1. Enabling log key rotation

   • Some logs, like the Go Checksum Database, are planning to run effectively in perpetuity. Over their lifetime, they might need to rotate their public key either to switch algorithms or due to key compromise.
   • When that happens, it’s desirable that the log maintain continuity (which can be achieved simply by cloning the log and updating the two versions in lockstep) and that witnesses and monitors enforce this continuity (which instead requires witnesses and monitors to be aware that the two logs are one and the same).
   • Likewise, it’s desirable to retain backwards compatibility, so that clients not aware of the key rotation are still functional, albeit less secure.
   • The checkpoint format enables key rotation: a note can be signed by multiple keys and clients will transparently ignore signatures from keys they don’t recognize. The log just has to sign checkpoints with both the old and the new key. Since the log ID is configurable, witnesses can update to the new key while persisting the log’s identity by explicitly fixing the old log ID, but that’s somewhat of a hack since the log ID by default includes the log key.
   • The Sigsum design does not allow for log key rotation. The identity of a log is defined by its public key, and this is reflected in the cryptographic design: signed tree heads don’t include the log identity as it’s implicit in the signing key.

2. Preventing witness signature rebinding

   • If the message signed by a witness could refer to multiple logs, an attack is possible. Two logs are spun up: log X which is well know, monitored, and relied upon by many clients; and log Y which no one cares about or monitors. They progress in lock step, with the same entries until one day a malicious entry is pushed to log Y. The witness signature on the log Y tree head that includes the malicious entry is sent to a targeted client pretending it’s for log X. The client will believe this entry was witnessed and therefore eventually monitored as part of log X, but it was not.
   • The Sigsum design prevents this attack, since the cosigned_tree_head signed by a witness includes the log key hash, which can only be used by a single log.
   • The Google design is potentially vulnerable to this attack. The log’s identity is tied to the combination of origin string and public key, but only the origin string is included in the signed tree head. There aren’t any currently, but if multiple logs shared the same origin string they would be vulnerable to this attack.
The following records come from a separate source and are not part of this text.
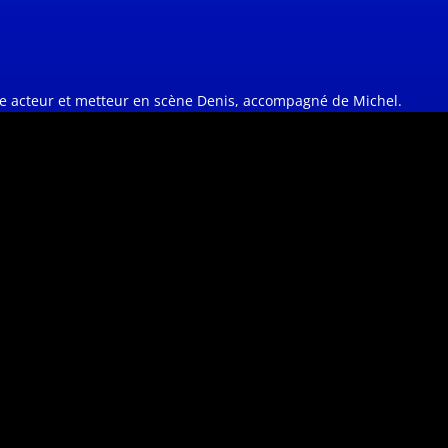
notre acteur et metteur en scène Denis, accompagné de Michel.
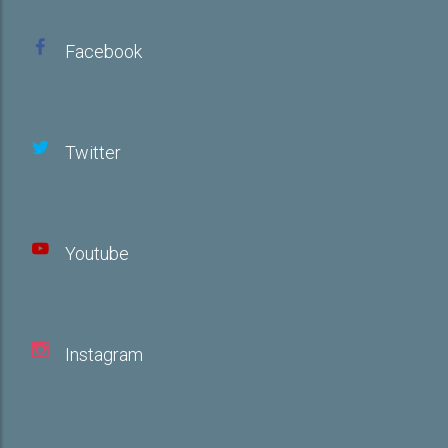
Facebook
Twitter
Youtube
Instagram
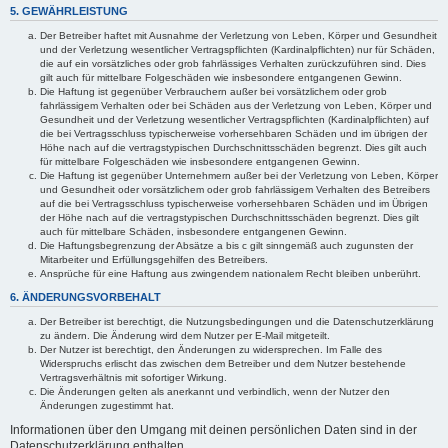
5. GEWÄHRLEISTUNG
Der Betreiber haftet mit Ausnahme der Verletzung von Leben, Körper und Gesundheit
und der Verletzung wesentlicher Vertragspflichten (Kardinalpflichten) nur für Schäden,
die auf ein vorsätzliches oder grob fahrlässiges Verhalten zurückzuführen sind. Dies
gilt auch für mittelbare Folgeschäden wie insbesondere entgangenen Gewinn.
Die Haftung ist gegenüber Verbrauchern außer bei vorsätzlichem oder grob
fahrlässigem Verhalten oder bei Schäden aus der Verletzung von Leben, Körper und
Gesundheit und der Verletzung wesentlicher Vertragspflichten (Kardinalpflichten) auf
die bei Vertragsschluss typischerweise vorhersehbaren Schäden und im übrigen der
Höhe nach auf die vertragstypischen Durchschnittsschäden begrenzt. Dies gilt auch
für mittelbare Folgeschäden wie insbesondere entgangenen Gewinn.
Die Haftung ist gegenüber Unternehmern außer bei der Verletzung von Leben, Körper
und Gesundheit oder vorsätzlichem oder grob fahrlässigem Verhalten des Betreibers
auf die bei Vertragsschluss typischerweise vorhersehbaren Schäden und im Übrigen
der Höhe nach auf die vertragstypischen Durchschnittsschäden begrenzt. Dies gilt
auch für mittelbare Schäden, insbesondere entgangenen Gewinn.
Die Haftungsbegrenzung der Absätze a bis c gilt sinngemäß auch zugunsten der
Mitarbeiter und Erfüllungsgehilfen des Betreibers.
Ansprüche für eine Haftung aus zwingendem nationalem Recht bleiben unberührt.
6. ÄNDERUNGSVORBEHALT
Der Betreiber ist berechtigt, die Nutzungsbedingungen und die Datenschutzerklärung
zu ändern. Die Änderung wird dem Nutzer per E-Mail mitgeteilt.
Der Nutzer ist berechtigt, den Änderungen zu widersprechen. Im Falle des
Widerspruchs erlischt das zwischen dem Betreiber und dem Nutzer bestehende
Vertragsverhältnis mit sofortiger Wirkung.
Die Änderungen gelten als anerkannt und verbindlich, wenn der Nutzer den
Änderungen zugestimmt hat.
Informationen über den Umgang mit deinen persönlichen Daten sind in der
Datenschutzerklärung enthalten.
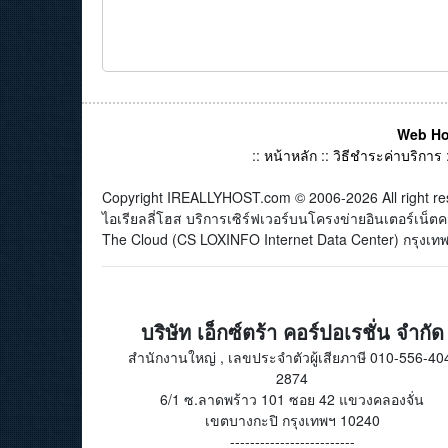
Web Ho
::
หน้าหลัก
::
วิธีชำระค่าบริการ
Copyright IREALLYHOST.com © 2006-2026 All right re
ไอเรียลลี่โฮส บริการเซิร์ฟเวอร์บนโครงข่ายอินเตอร์เน
The Cloud (CS LOXINFO Internet Data Center) กรุงเทพม
บริษัท เอ็กซ์ตร้า คอร์ปอเรชั่น จำกัด
สำนักงานใหญ่ , เลขประจำตัวผู้เสียภาษี 010-556-40
2874
6/1 ซ.ลาดพร้าว 101 ซอย 42 แขวงคลองจั่น
เขตบางกะปิ กรุงเทพฯ 10240
-------------------------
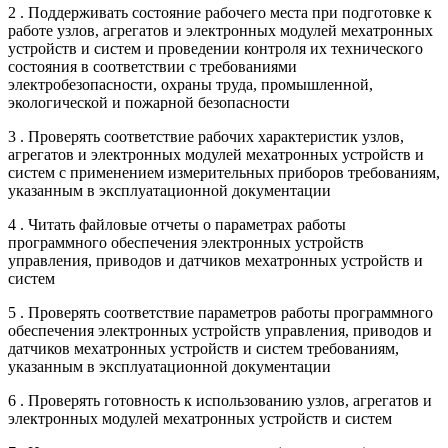
2 . Поддерживать состояние рабочего места при подготовке к
работе узлов, агрегатов и электронных модулей мехатронных
устройств и систем и проведении контроля их технического
состояния в соответствии с требованиями
электробезопасности, охраны труда, промышленной,
экологической и пожарной безопасности
3 . Проверять соответствие рабочих характеристик узлов,
агрегатов и электронных модулей мехатронных устройств и
систем с применением измерительных приборов требованиям,
указанным в эксплуатационной документации
4 . Читать файловые отчеты о параметрах работы
программного обеспечения электронных устройств
управления, приводов и датчиков мехатронных устройств и
систем
5 . Проверять соответствие параметров работы программного
обеспечения электронных устройств управления, приводов и
датчиков мехатронных устройств и систем требованиям,
указанным в эксплуатационной документации
6 . Проверять готовность к использованию узлов, агрегатов и
электронных модулей мехатронных устройств и систем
3. Backwards compatibility

   • There are already a few logs out there and it would be annoying to require them to rekey or change their origin strings. This means supporting logs (with different origin strings) reusing public keys, and allowing somewhat arbitrary origin strings.

Recommended architecture

This is not a precise design, but design principles to address the goals above.

• There should be a 1:1 mapping between log identity and whatever is included in the message signed by both logs and witnesses.
• There should be a many:many mapping between log identities and log keys.
• In the checkpoint format, that means making the log ID either the literal origin string (like google/trillian-examples#712 does) or a hash of the origin string, never reusing the same origin string across logs, and not including the log’s public key in the log identity.
• A good choice of origin string might be a domain and path like example.com/log1 to avoid conflicts, while allowing arbitrary overrides to support current logs.
• Logs can sign their tree heads with multiple keys, optionally sharing keys across logs. Witnesses can choose to accept multiple keys or just a single key for each log (depending on whether the previous key is compromised or just rotated).

Related

Witness key rotation is considered out of scope. A witness with a new key might as well be a new witness, and there is no benefit in maintaining any kind of continuity.

The checkpoint format also has space for a key name. That’s useful for witnesses, but it’s unclear what the name of a log’s public key should be. It’s not particularly important and it doesn’t even have to be unique, as the note implementation tracks keys by their name and short hash.